La silenziosa rivoluzione del Comma 215. Nel corposo provvedimento identificato come Legge di Stabilità 2014, è rimasta stranamente lontana dai riflettori un’autentica innovazione – da attribuire all’iniziativa politica del senatore Ichino – che può significare moltissimo per il mercato del lavoro italiano del prossimo futuro: la possibilità di sperimentare nelle regioni il cosiddetto “contratto di ricollocazione”. E di invertire la tendenza di finanziare per lo più politiche passive di ammortizzazione sociale (ben 23 miliardi di euro nel 2012) e non anche politiche attive del lavoro (nelle quali investiamo appena lo 0,33% del PIL).

Il contratto di ricollocazione affronta in modo nuovo le crisi occupazionali e presuppone uno stretto collegamento tra politiche passive di sostegno al reddito e misure attive per il reinserimento del disoccupato nel tessuto produttivo. Ha bisogno di una stretta ed efficace collaborazione fra centri per l’impiego pubblici e agenzie private per il lavoro, in particolar modo quelle specializzate nell’outplacement. Offre ai disoccupati la possibilità di scegliere liberamente, tra quelle accreditate,  l’agenzia privata incaricata della loro ricollocazione; la quale si impegnerà moltissimo per trovar loro un nuovo impiego e non lavorare in perdita, dal momento che il pagamento del servizio reso viene corrisposto dalla Regione all’Agenzia solo a risultato ottenuto.

Per neutralizzare il rischio che le Agenzie si concentrino sulle persone più facilmente collocabili, lasciando perdere le altre, la sperimentazione prevede che l’entità di quanto può corrispondere la Regione sia differenziata in relazione al grado di “occupabilità” di ciascuna persona. In questo, vengono in soccorso alcune significative esperienze, degne di rilievo, già maturate in Lombardia, a Torino, Firenze, Pescara.

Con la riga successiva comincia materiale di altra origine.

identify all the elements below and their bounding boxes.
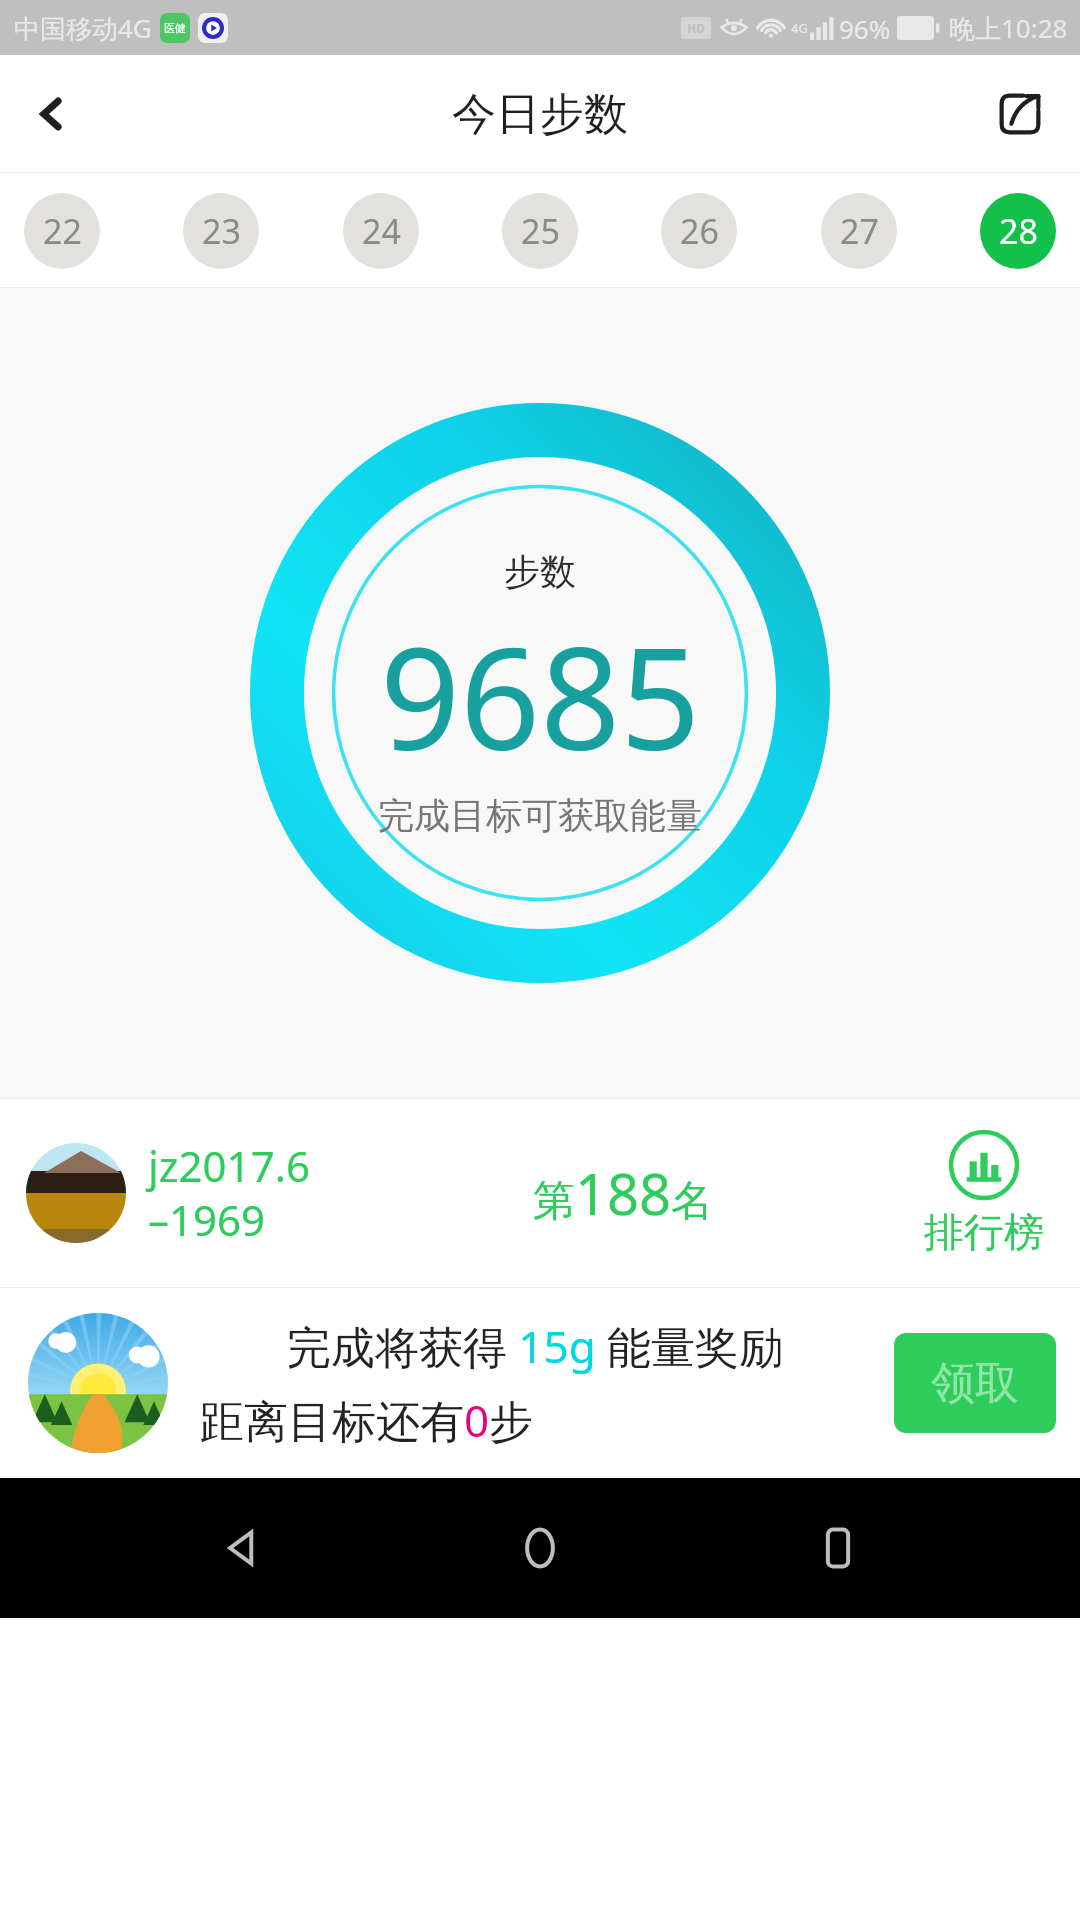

Il contratto di ricollocazione consente anche di tastare la disponibilità effettiva del disoccupato alla riqualificazione ed ad un nuovo lavoro. Nel caso di rifiuto ingiustificato di una iniziativa di formazione, o addirittura di un posto di lavoro, si prevede il dimezzamento dell’indennità di cassa integrazione o mobilità. In caso di secondo, ingiustificato rifiuto, l’interruzione.

La palla è in mano alle Regioni. Soprattutto quelle del Sud, infestate da tassi di disoccupazione a due cifre, non devono sprecare l’occasione.  La Legge di Stabilità stanzia soltanto 15 milioni per questo esperimento nel 2014, a fronte di quasi un miliardo stanziato per le politiche del lavoro passive. Ma è un primo passo. Se le Regioni rispondono e avviano interventi nei loro territori, potrebbero essere coinvolti, di qui a poco, migliaia di lavoratori, tra i più colpiti dalla crisi. Può essere l’occasione giusta per sottrarli al meccanismo perverso di ammortizzatori che durano anni e anni, sono a carico dello Stato (e della fiscalità generale) per oltre il 60% e non aiutano i disoccupati a rifarsi una vita professionale. Anzi, spesso li spingono nelle braccia del lavoro sommerso o, peggio, dell’apatia e della non ricerca del lavoro.